Python Webscraping with BeautifulSoup
Quick note: the original post dates from 12-04-2014 but got updated at 20-04-2020 with latest versions and it was essentially written from scratch again.
Introduction
In this post, I will perform a little scraping exercise. Scraping is a software technique to automatically collect information from a webpage. Note: I have provided this example for illustrative purposes. It should be noted though scraping websites is not always allowed.
What will we be doing?
In this post, I will be building a very small program that will scrape the top 250 of movies listed on the IMDB website.Luckily there is a URL provided by IMDB that will give us the 250 most popular movies already. This URL is http://www.imdb.com/chart/top. From that list, we are interested to find the titles and the rating for each movie
What tools will we use?
Python seems to be the perfect candidate for this, although ruby could also be used in fact. Since we are using Python, we’ll also be using a little tool called BeautifulSoup (http://www.crummy.com/software/BeautifulSoup). This tool provides a couple of methods for navigating, searching and modifying a parse tree. So in other words, you provide the tool with the page you want to get info from, and it will allow you to find the particular piece of information you are searching for.
Installation
Let’s start with installing BeautifulSoup. In all honesty, had some issues installing it on my MAC despite the clear documentation. I tried the following:
(base) WAUTERW-M-65P7:Python_Scraping_BeautifulSoup wauterw$ python3 -m venv venv
(base) WAUTERW-M-65P7:Python_Scraping_BeautifulSoup wauterw$ source venv/bin/activate
(venv) (base) WAUTERW-M-65P7:Python_Scraping_BeautifulSoup wauterw$ pip3 install beautifulsoup4
Howeverm the above did not work. It appeared it worked but I always received a module not found
error. I then found the following on StackExchange and luckily that helped.

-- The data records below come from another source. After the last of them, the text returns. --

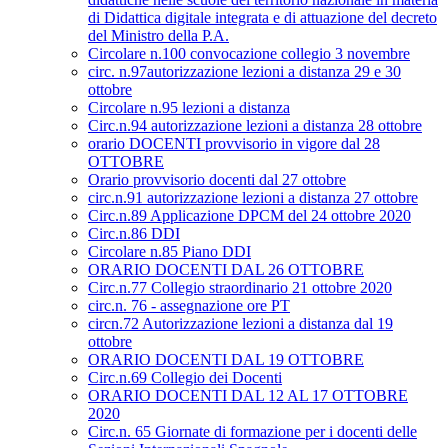
di Didattica digitale integrata e di attuazione del decreto
del Ministro della P.A.
Circolare n.100 convocazione collegio 3 novembre
circ. n.97autorizzazione lezioni a distanza 29 e 30
ottobre
Circolare n.95 lezioni a distanza
Circ.n.94 autorizzazione lezioni a distanza 28 ottobre
orario DOCENTI provvisorio in vigore dal 28
OTTOBRE
Orario provvisorio docenti dal 27 ottobre
circ.n.91 autorizzazione lezioni a distanza 27 ottobre
Circ.n.89 Applicazione DPCM del 24 ottobre 2020
Circ.n.86 DDI
Circolare n.85 Piano DDI
ORARIO DOCENTI DAL 26 OTTOBRE
Circ.n.77 Collegio straordinario 21 ottobre 2020
circ.n. 76 - assegnazione ore PT
circn.72 Autorizzazione lezioni a distanza dal 19
ottobre
ORARIO DOCENTI DAL 19 OTTOBRE
Circ.n.69 Collegio dei Docenti
ORARIO DOCENTI DAL 12 AL 17 OTTOBRE
2020
Circ.n. 65 Giornate di formazione per i docenti delle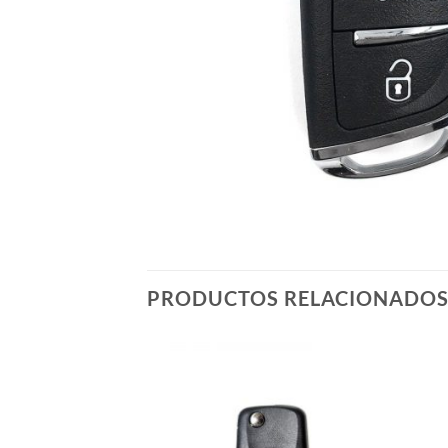
PRODUCTOS RELACIONADO
Añadir
Añadir
a la
a la
lista de
lista de
deseos
deseos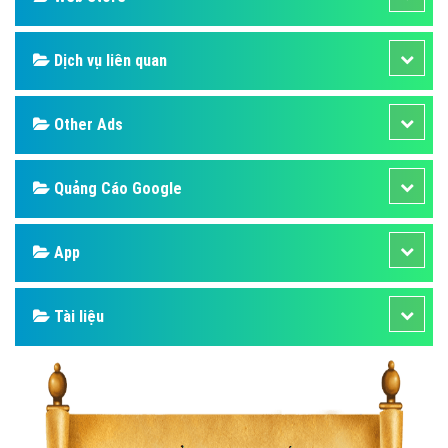
Dịch vụ liên quan
Other Ads
Quảng Cáo Google
App
Tài liệu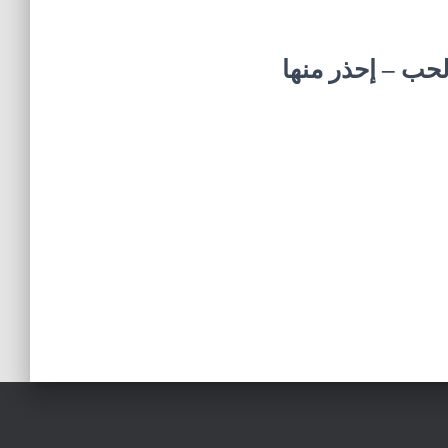
حب – إحذر منها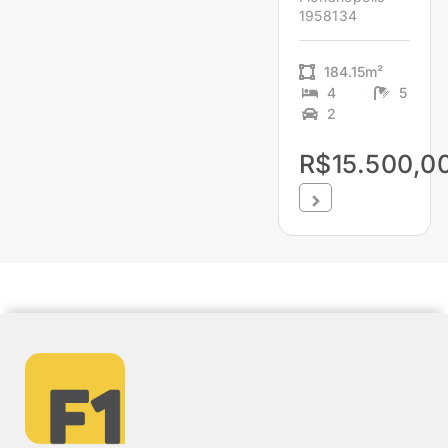
1958134
184.15m²
4
5
2
R$15.500,0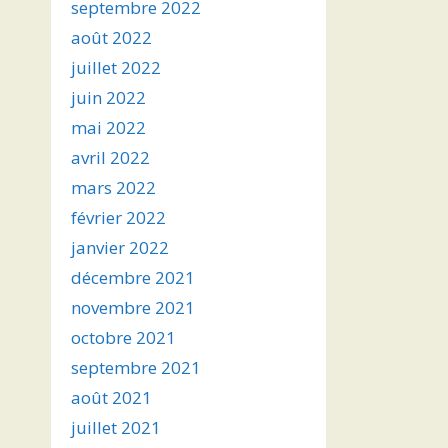
septembre 2022
août 2022
juillet 2022
juin 2022
mai 2022
avril 2022
mars 2022
février 2022
janvier 2022
décembre 2021
novembre 2021
octobre 2021
septembre 2021
août 2021
juillet 2021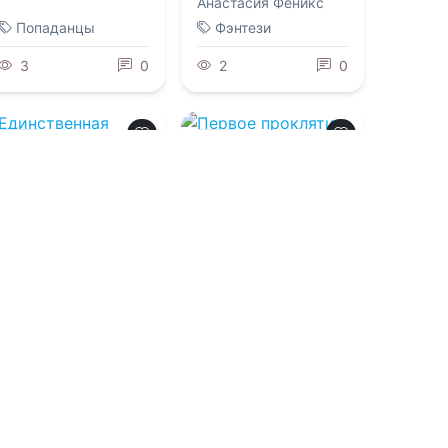
Анастасия Феникс
Попаданцы
Фэнтези
3
0
2
0
0.0
0.0
Единственная
Первое
наследница
проклятие принца
фейри
09.08.2026 -
Мария
09.08.2026 -
Ева
Комягина
Снегина
,
Лина
Леманн
Детективы
Попаданцы
2
0
1
0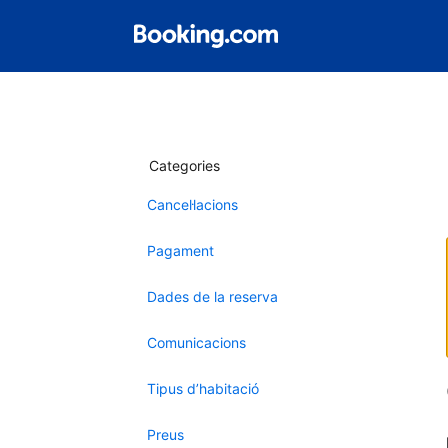
Categories
Cancel·lacions
Pagament
Dades de la reserva
Comunicacions
Tipus d’habitació
Preus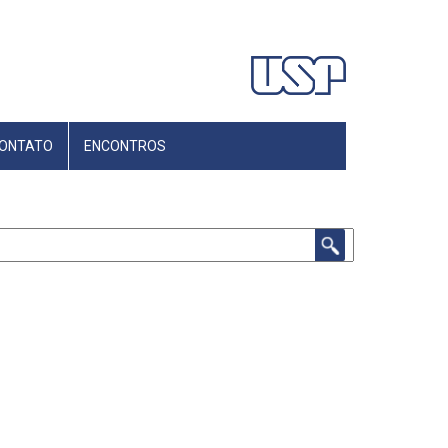
ONTATO
ENCONTROS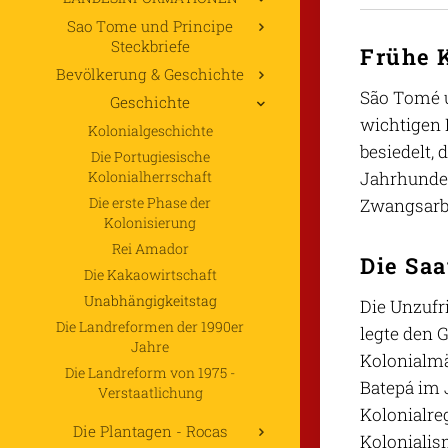
Sao Tome und Principe
Steckbriefe
Frühe 
Bevölkerung & Geschichte
São Tomé u
Geschichte
wichtigen 
Kolonialgeschichte
besiedelt, 
Die Portugiesische
Kolonialherrschaft
Jahrhunder
Die erste Phase der
Zwangsarb
Kolonisierung
Rei Amador
Die Saa
Die Kakaowirtschaft
Unabhängigkeitstag
Die Unzufr
Die Landreformen der 1990er
legte den 
Jahre
Kolonialmä
Die Landreform von 1975 -
Batepá im 
Verstaatlichung
Kolonialre
Die Plantagen - Rocas
Kolonialis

(base) WAUTERW-M-65P7:Python_Scraping_BeautifulSoup wauterw$ python3 -m pip install bs4
WAUTERW-M-65P7:site-packages wauterw$ /Applications/Python\ 3.8/Install\ Certificates.command
With the installation out of the way, let’s continue with the code. Create a file called scrape.py (or whatever you feel like). Import the BeatifulSoup tool as well as the urllib library. As mentioned above, BeautifulSoup will provide us all the methods needed for scraping the website while urllib is a library to open and handle URLs.
from bs4 import BeautifulSoup
from urllib.request import urlopen
Obviously, we need to provide the url we would like to scrape, in our case this is the Top 250 IMDB list. Eventually, the complete html page will be loaded in the variable ‘soup’. We can now apply some methods to find the piece of info we are interested in.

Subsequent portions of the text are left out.